An Approach Towards Multilingual Translation By Semantic-Based Verb Identification And Root Word Analysis
Background
While machine translation systems like Google Translator excel with widely spoken languages such as English, French, or Spanish, they struggle with lesser-known or newly introduced languages due to their reliance on large, high-quality datasets. Most Natural Language Processing (NLP) research has concentrated on major languages, leaving many low-resource languages underrepresented. Bengali, despite being one of the most spoken languages globally, remains a low-resource language in machine translation systems. This study addresses this gap by focusing on Bengali, aiming to improve translation quality for languages with limited representation in the field.
Methodology
To improve Bengali translation, we propose a generalized machine translation system designed for low-resource languages. Our approach centers on two key innovations: semantic-based verb identification and root word detection. The first technique focuses on understanding verbs based on their meaning, rather than relying solely on statistical correlations, which are prone to errors. The second technique involves detecting the root form of verbs to enhance translation accuracy by capturing the verb’s core meaning in context. These strategies are intended to overcome the limitations of current statistical translation methods, improving performance with smaller datasets.
Findings
Our approach was evaluated against Google Translator in terms of accuracy, time complexity, and space complexity.
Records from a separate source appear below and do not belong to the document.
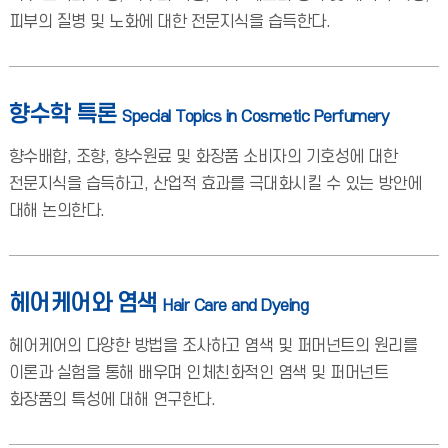
피부의 질병 및 노화에 대한 전문지식을 습득한다.
향수학 특론
Special Topics in Cosmetic Perfumery
향수배합, 조향, 향수원료 및 화장품 소비자의 기호성에 대한
전문지식을 습득하고, 산업적 효과를 극대화시킬 수 있는 방안에
대해 논의한다.
헤어케어와 염색
Hair Care and Dyeing
헤어케어의 다양한 방법을 조사하고 염색 및 퍼머넌트의 원리를
이론과 실험을 통해 배우며 인체친화적인 염색 및 퍼머넌트
화장품의 특성에 대해 연구한다.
The results show that the semantic-based verb identification and root word detection algorithms significantly improve the translation of Bengali verbs, outperforming Google Translator in terms of accuracy. Additionally, our method demonstrated efficient time complexity, ensuring that improvements in translation quality did not come at the expense of processing delays. The approach also maintained reasonable space complexity, allowing it to scale effectively without demanding excessive memory. Overall, our results indicate that this semantic-focused approach offers a meaningful advancement in translating low-resource languages like Bengali, balancing both accuracy and computational efficiency.